David Smith and colleagues at Duke University in North Carolina have used specially-structured materials called metamaterials to create a device that can make an object almost invisible to the microwave radiation used in some radar systems. Based on a design by the physicist John Pendry of Imperial College, the cloak bends microwave radiation around the object, like water flowing around a smooth stone. This makes both the cloak and object invisible to an observer because the radiation does not appear to be scattered or absorbed by cloak or object.

The cylindrical cloak has a radius of about 6 cm and surrounded a copper cylinder (the object). The arrangement was exposed to microwave pulses at about 10 GHz and a moveable antenna was used to study how the cloak interacted with the radiation. Although the cloak did absorb and scatter some of the microwave radiation, the pulses did bend around the object and reform on the other side.

The cloak is a cylindrical arrangement of split-ring resonators (SRRs), which are made out of thin strips of copper and resemble a square-shaped ring that is partially split into two rectangles. The SSRs were arranged in ten concentric rings, each three resonators tall.

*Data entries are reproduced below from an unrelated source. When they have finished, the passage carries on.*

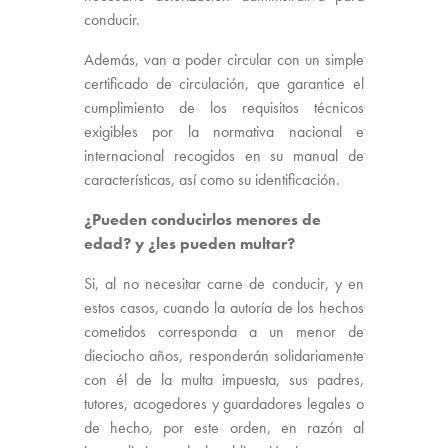
conducir.
Además, van a poder circular con un simple
certificado de circulación, que garantice el
cumplimiento de los requisitos técnicos
exigibles por la normativa nacional e
internacional recogidos en su manual de
características, así como su identificación.
¿Pueden conducirlos menores de
edad? y ¿les pueden multar?
Si, al no necesitar carne de conducir, y en
estos casos, cuando la autoría de los hechos
cometidos corresponda a un menor de
dieciocho años, responderán solidariamente
con él de la multa impuesta, sus padres,
tutores, acogedores y guardadores legales o
de hecho, por este orden, en razón al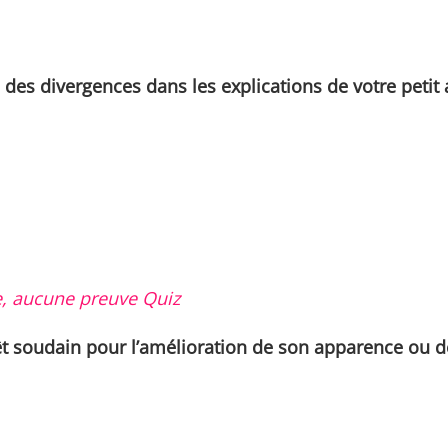
des divergences dans les explications de votre petit
iche, aucune preuve Quiz
érêt soudain pour l’amélioration de son apparence ou d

By varying the shape, size and arrangement of the resonators, the researchers were able to engineer the electrical permittivity and magnetic permeability at any point within the cloak. The theory of transformation optics was used to determine which permittivity and permeability values would steer the microwave radiation smoothly around the object. Transformation optics is a new and expanding field of physics that has been made possible by the development of metamaterials.

The cylindrical nature of the cloak means that it can only shield in two dimensions and the current design only works within a relatively narrow microwave frequency band. The researchers are currently working on a spherical device that could cloak in all directions. However, an invisibility cloak that works with visible light will remain science fiction for the time being, because it would require much smaller and more intricate structures that have yet to be devised, say the researchers.